Repeating your benchmark where both numbers have up to 2 NBASE-digits,
this new approach was slightly faster:
SELECT SUM(num1*num2) FROM bench_mul_var; -- HEAD
Time: 4762.990 ms (00:04.763)
Time: 4332.166 ms (00:04.332)
Time: 4276.211 ms (00:04.276)
Time: 4247.321 ms (00:04.247)
Time: 4166.738 ms (00:04.167)
SELECT SUM(num1*num2) FROM bench_mul_var; -- v2 patch
Time: 4398.812 ms (00:04.399)
Time: 3672.668 ms (00:03.673)
Time: 3650.227 ms (00:03.650)
Time: 3611.420 ms (00:03.611)
Time: 3534.218 ms (00:03.534)
SELECT SUM(num1*num2) FROM bench_mul_var; -- this patch
Time: 3350.596 ms (00:03.351)
Time: 3336.224 ms (00:03.336)
Time: 3335.599 ms (00:03.336)
Time: 3336.990 ms (00:03.337)
Time: 3351.453 ms (00:03.351)
(This was on an older Intel Core i9-9900K, so I'm not sure why all the
timings are faster. What compiler settings are you using?)

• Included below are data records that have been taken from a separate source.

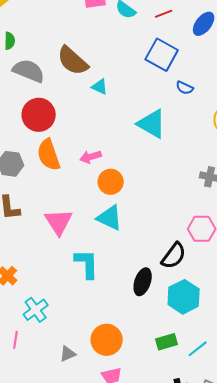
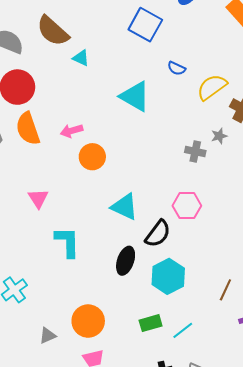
blue semicircle: (185, 88) -> (177, 68), moved
cyan triangle: (110, 218) -> (125, 207), moved
pink triangle: (59, 222) -> (38, 198), size x0.7

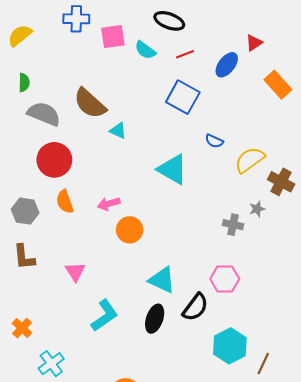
orange semicircle: (28, 129) -> (65, 202), size x0.7
cyan L-shape: (67, 242) -> (104, 316), turned 56
black ellipse: (126, 261) -> (155, 319), moved
cyan hexagon: (168, 276) -> (230, 346), moved

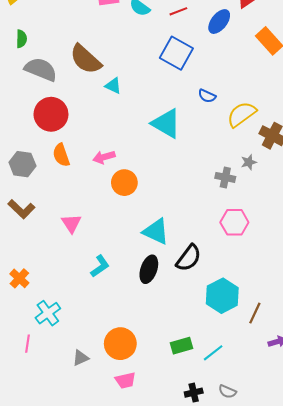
brown L-shape: (24, 257) -> (21, 209), turned -40
pink hexagon: (225, 279) -> (234, 222), moved
cyan L-shape: (104, 316) -> (100, 266), size x0.7

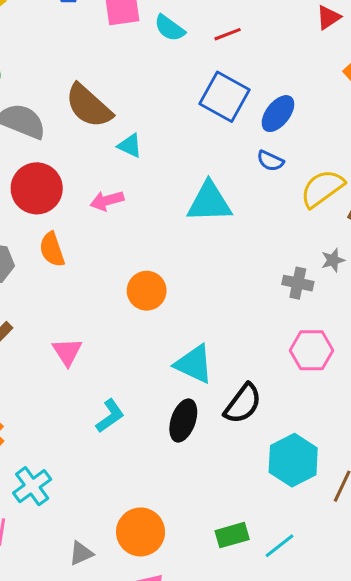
blue ellipse: (219, 22) -> (278, 114), moved
cyan triangle: (166, 123) -> (209, 202), turned -32
pink arrow: (104, 157) -> (107, 201), moved

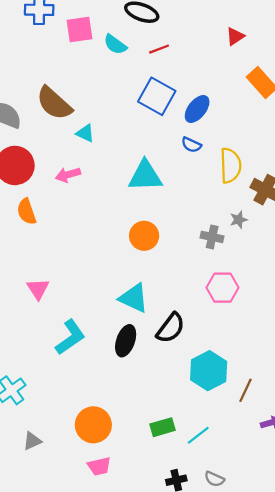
yellow semicircle: (322, 188) -> (231, 165), turned 124
orange circle: (147, 291) -> (144, 236), moved
cyan L-shape: (110, 416) -> (70, 337), size x1.4
gray triangle: (81, 553) -> (32, 441), moved

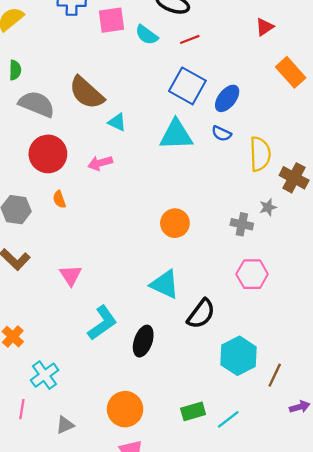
cyan triangle: (145, 176) -> (176, 135), moved
orange semicircle: (26, 212) -> (59, 199), size x0.7
black ellipse: (126, 341) -> (143, 341), moved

The approach taken in this patch only uses 32-bit integers, so in
theory it could be extended to work for var1ndigits = 3, 4, or even
more, but the code would get increasingly complex, and I ran out of
steam at 2 digits. It might be worth trying though.
Regards,
Dean
diff --git a/src/backend/utils/adt/numeric.c b/src/backend/utils/adt/numeric.c
new file mode 100644
index 5510a20..adbfd5c
--- a/src/backend/utils/adt/numeric.c
+++ b/src/backend/utils/adt/numeric.c
@@ -8748,6 +8748,74 @@ mul_var(const NumericVar *var1, const Nu
}
/*
+ * Simplified fast-path computation, if var1 has just one or two digits.

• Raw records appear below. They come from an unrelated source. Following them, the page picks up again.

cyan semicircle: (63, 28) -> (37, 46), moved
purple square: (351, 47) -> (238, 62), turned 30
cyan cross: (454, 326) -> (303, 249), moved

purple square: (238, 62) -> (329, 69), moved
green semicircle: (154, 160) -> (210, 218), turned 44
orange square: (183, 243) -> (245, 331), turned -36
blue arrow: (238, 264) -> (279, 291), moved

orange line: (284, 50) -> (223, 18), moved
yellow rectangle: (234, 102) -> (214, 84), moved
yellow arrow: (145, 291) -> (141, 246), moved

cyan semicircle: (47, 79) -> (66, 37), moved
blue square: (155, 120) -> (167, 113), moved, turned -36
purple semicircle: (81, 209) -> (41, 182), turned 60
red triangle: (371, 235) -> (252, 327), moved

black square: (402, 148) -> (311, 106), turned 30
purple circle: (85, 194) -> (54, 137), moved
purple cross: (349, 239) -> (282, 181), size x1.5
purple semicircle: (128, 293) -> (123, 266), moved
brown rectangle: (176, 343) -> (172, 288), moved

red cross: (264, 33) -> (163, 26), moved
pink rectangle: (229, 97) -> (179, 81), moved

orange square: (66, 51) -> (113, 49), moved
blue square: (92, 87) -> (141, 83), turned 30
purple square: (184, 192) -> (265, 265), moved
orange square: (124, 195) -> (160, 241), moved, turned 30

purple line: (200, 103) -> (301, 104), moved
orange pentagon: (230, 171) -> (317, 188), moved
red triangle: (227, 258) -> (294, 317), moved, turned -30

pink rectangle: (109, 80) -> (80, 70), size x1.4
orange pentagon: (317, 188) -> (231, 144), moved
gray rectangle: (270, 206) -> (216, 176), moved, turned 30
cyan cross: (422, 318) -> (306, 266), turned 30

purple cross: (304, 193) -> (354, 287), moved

+ * This is significantly faster, since it avoids allocating a separate
+ * digit array, making multiple passes over var2, and having separate
+ * carry-propagation passes.
+ */
+ if (var1ndigits <= 2)
+ {
+ NumericDigit *res_buf;
+
+ /* Allocate result digit array */
+ res_buf = digitbuf_alloc(res_ndigits);
+ res_buf[0] = 0; /* spare digit for
later rounding */
+ res_digits = res_buf + 1;
+
+ /*
+ * Compute the result digits directly, in one pass, propagating
the
+ * carry up as we go.
+ */
+ switch (var1ndigits)
+ {
+ case 1:
+ carry = 0;
+ for (i = res_ndigits - 3; i >= 0; i--)
+ {
+ newdig = (int) var1digits[0] *
var2digits[i] + carry;
+ res_digits[i + 1] = (NumericDigit)
(newdig % NBASE);
+ carry = newdig / NBASE;
+ }
+ res_digits[0] = (NumericDigit) carry;
+ break;
+
+ case 2:
+ newdig = (int) var1digits[1] *
var2digits[res_ndigits - 4];
+ res_digits[res_ndigits - 2] = (NumericDigit)
(newdig % NBASE);
+ carry = newdig / NBASE;
+
+ for (i = res_ndigits - 4; i > 0; i--)
+ {
+ newdig = (int) var1digits[0] *
var2digits[i] +
+ (int) var1digits[1] *
var2digits[i - 1] + carry;
+ res_digits[i + 1] = (NumericDigit)
(newdig % NBASE);
+ carry = newdig / NBASE;
+ }
+
+ newdig = (int) var1digits[0] * var2digits[0] +
carry;
+ res_digits[1] = (NumericDigit) (newdig % NBASE);
+ res_digits[0] = (NumericDigit) (newdig / NBASE);
+ break;
+ }
+
+ /* Store the product in result (minus extra rounding digit) */
+ digitbuf_free(result->buf);
+ result->ndigits = res_ndigits - 1;
+ result->buf = res_buf;
+ result->digits = res_digits;
+ result->weight = res_weight - 1;
+ result->sign = res_sign;
+
+ /* Round to target rscale (and set result->dscale) */
+ round_var(result, rscale);
+
+ /* Strip leading and trailing zeroes */
+ strip_var(result);
+
+ return;
+ }
+
+ /*
* We do the arithmetic in an array "dig[]" of signed int's. Since
* INT_MAX is noticeably larger than NBASE*NBASE, this gives us headroom
* to avoid normalizing carries immediately.